As entidades que requerem o ingresso são todas, conforme trechos grifados no relatório, representantes de setores econômicos atingidos pela decisão e especificamente interessadas na interpretação e modulação dos seus efeitos, objeto dos Embargos de Declaração.
Resta evidente, portanto, a existência de pertinência entre as suas finalidades e a controvérsia dos autos. Desse modo, entendo serem legítimas as suas intervenções como amicus curiae, sobretudo em virtude da possibilidade de sua contribuição relevante, direta e imediata para tema em pauta.” (grifos nossos)
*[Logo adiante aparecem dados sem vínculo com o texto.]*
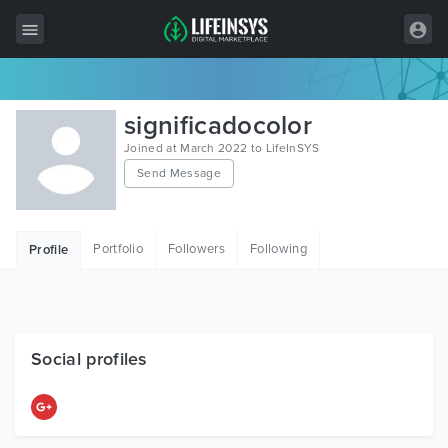
All Items
significadocolor
Wordpress
Joined at March 2022 to LifeInSYS
Send Message
HTML
Joomla
Portfolio
Followers
Following
Profile
PrestaShop
Shopify
Graphics
Social profiles
Free Items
9. Parece-nos clara a necessidade de manifestação da Suprema Corte quanto aos pontos levantados nos embargos de declaração opostos à ADC 49, de modo a esclarecer seus efeitos – e, possivelmente, modulá-los – e proporcionar a segurança jurídica necessária, tanto a contribuintes como aos fiscos, quanto aos pontos objeto da presente consulta.
10. Além disso, é importante notar que o artigo 28 da Lei Federal nº 9.868/1999 estabelece que a eficácia normativa e efeito vinculante dos julgamentos realizados pelo STF em ações de controle concentrado de constitucionalidade advêm de seu caráter definitivo, capaz de manter ou excluir a referida norma do ordenamento jurídico, o que, s.m.j., não nos parece ser o caso do acórdão publicado nos autos da ADC 49, diante das admissões de ingresso de entidades como amicus curiae e da oposição dos Embargos Declaratórios, os quais, conforme §4º do artigo 1024 do CPC, podem implicar modificação da decisão embargada.
11. Assim, enquanto não proferida a decisão final dos embargos de declaração em tela, e tendo em vista a legislação vigente do imposto (Lei Complementar nº 87/1996, Lei Estadual nº 6.374/1989 e RICMS/2000) e a natureza vinculada da atividade fiscalizatória (Código Tributário Nacional), entendemos que permanecem aplicáveis as atuais disposições legais condicionantes ao correto aproveitamento do crédito nas transferências entre estabelecimentos pertencentes ao mesmo titular. […]”
5. Nestes termos, considera-se respondido o questionamento da Consulente.